- Your task
Please write out each entry exactly as it appears.

[Stored items]
******
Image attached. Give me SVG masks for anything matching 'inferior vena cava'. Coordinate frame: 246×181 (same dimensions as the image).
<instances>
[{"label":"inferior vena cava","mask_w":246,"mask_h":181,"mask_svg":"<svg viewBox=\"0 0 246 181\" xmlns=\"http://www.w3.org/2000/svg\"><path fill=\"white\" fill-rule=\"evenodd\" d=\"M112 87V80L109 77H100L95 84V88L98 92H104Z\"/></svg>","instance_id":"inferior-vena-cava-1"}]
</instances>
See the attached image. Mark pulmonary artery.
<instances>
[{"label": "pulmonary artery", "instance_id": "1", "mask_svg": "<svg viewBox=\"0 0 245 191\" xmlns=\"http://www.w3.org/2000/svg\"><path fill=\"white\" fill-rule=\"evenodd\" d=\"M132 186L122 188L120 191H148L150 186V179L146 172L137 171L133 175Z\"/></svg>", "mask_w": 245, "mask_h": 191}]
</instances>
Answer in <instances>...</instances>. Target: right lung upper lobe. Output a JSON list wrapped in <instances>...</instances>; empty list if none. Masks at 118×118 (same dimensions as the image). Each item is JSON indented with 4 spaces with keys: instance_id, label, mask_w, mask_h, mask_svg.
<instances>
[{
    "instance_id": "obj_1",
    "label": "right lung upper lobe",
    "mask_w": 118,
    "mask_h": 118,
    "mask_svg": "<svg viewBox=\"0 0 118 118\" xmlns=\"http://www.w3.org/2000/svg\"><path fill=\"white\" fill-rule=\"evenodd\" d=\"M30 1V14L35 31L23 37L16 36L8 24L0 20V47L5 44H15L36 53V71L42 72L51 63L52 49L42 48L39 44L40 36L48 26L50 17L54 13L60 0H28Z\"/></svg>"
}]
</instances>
******
- Written response
Image attached. Give me SVG masks for anything matching 'inferior vena cava'. Coordinate frame: 246×181 (same dimensions as the image).
<instances>
[{"label":"inferior vena cava","mask_w":246,"mask_h":181,"mask_svg":"<svg viewBox=\"0 0 246 181\" xmlns=\"http://www.w3.org/2000/svg\"><path fill=\"white\" fill-rule=\"evenodd\" d=\"M112 87V80L109 77H100L95 84V88L98 92H104Z\"/></svg>","instance_id":"inferior-vena-cava-1"}]
</instances>
See the attached image. Mark pulmonary artery.
<instances>
[{"label": "pulmonary artery", "instance_id": "1", "mask_svg": "<svg viewBox=\"0 0 245 191\" xmlns=\"http://www.w3.org/2000/svg\"><path fill=\"white\" fill-rule=\"evenodd\" d=\"M132 186L122 188L120 191H148L150 186V179L146 172L137 171L133 175Z\"/></svg>", "mask_w": 245, "mask_h": 191}]
</instances>
Answer in <instances>...</instances>. Target: right lung upper lobe. Output a JSON list wrapped in <instances>...</instances>; empty list if none. Masks at 118×118 (same dimensions as the image). Each item is JSON indented with 4 spaces with keys: instance_id, label, mask_w, mask_h, mask_svg.
<instances>
[{
    "instance_id": "obj_1",
    "label": "right lung upper lobe",
    "mask_w": 118,
    "mask_h": 118,
    "mask_svg": "<svg viewBox=\"0 0 118 118\" xmlns=\"http://www.w3.org/2000/svg\"><path fill=\"white\" fill-rule=\"evenodd\" d=\"M30 1V14L35 31L23 37L16 36L8 24L0 20V47L5 44H15L36 53V71L42 72L51 63L52 49L42 48L39 44L40 36L48 26L50 17L54 13L60 0H28Z\"/></svg>"
}]
</instances>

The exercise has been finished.